_WHAT IS NEEDED_. Return exactly the lines of the records below, starting at the line that contains "on the product’s Support page" and ending at the line that contains "ول المحتوى؟", with both of those lines kept.

[Collected data]
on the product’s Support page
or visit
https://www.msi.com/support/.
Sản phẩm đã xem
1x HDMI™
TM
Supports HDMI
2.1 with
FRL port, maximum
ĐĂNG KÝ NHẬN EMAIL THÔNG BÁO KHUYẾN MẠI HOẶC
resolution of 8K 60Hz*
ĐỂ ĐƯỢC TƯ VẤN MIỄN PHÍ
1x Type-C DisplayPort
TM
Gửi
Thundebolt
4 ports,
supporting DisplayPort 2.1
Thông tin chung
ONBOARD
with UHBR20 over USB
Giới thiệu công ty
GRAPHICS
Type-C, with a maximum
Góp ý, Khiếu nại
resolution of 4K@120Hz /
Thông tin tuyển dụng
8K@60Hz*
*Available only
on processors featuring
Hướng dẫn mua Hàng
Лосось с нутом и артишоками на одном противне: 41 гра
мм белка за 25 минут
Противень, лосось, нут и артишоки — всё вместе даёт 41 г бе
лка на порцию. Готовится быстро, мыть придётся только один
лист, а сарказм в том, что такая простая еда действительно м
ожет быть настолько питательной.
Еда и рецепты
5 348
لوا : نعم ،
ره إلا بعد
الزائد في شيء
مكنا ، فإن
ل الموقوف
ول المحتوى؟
* * *
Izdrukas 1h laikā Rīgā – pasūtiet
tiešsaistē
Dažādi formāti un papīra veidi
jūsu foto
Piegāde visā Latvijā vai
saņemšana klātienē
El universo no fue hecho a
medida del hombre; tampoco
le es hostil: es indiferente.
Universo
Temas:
--
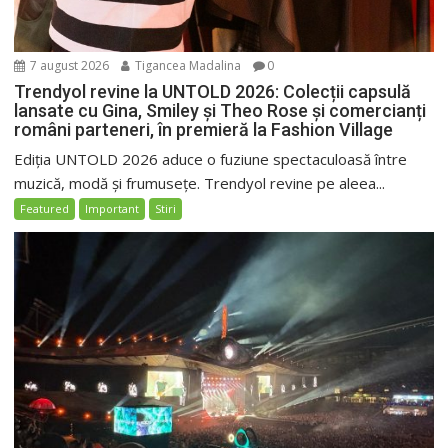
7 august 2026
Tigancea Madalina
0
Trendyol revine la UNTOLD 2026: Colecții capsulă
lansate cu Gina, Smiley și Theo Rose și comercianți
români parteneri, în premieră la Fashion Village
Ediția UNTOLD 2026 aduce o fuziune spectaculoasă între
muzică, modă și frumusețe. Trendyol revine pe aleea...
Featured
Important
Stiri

_WRITTEN ANSWER_.
on the product’s Support page
or visit
https://www.msi.com/support/.
Sản phẩm đã xem
1x HDMI™
TM
Supports HDMI
2.1 with
FRL port, maximum
ĐĂNG KÝ NHẬN EMAIL THÔNG BÁO KHUYẾN MẠI HOẶC
resolution of 8K 60Hz*
ĐỂ ĐƯỢC TƯ VẤN MIỄN PHÍ
1x Type-C DisplayPort
TM
Gửi
Thundebolt
4 ports,
supporting DisplayPort 2.1
Thông tin chung
ONBOARD
with UHBR20 over USB
Giới thiệu công ty
GRAPHICS
Type-C, with a maximum
Góp ý, Khiếu nại
resolution of 4K@120Hz /
Thông tin tuyển dụng
8K@60Hz*
*Available only
on processors featuring
Hướng dẫn mua Hàng
Лосось с нутом и артишоками на одном противне: 41 гра
мм белка за 25 минут
Противень, лосось, нут и артишоки — всё вместе даёт 41 г бе
лка на порцию. Готовится быстро, мыть придётся только один
лист, а сарказм в том, что такая простая еда действительно м
ожет быть настолько питательной.
Еда и рецепты
5 348
لوا : نعم ،
ره إلا بعد
الزائد في شيء
مكنا ، فإن
ل الموقوف
ول المحتوى؟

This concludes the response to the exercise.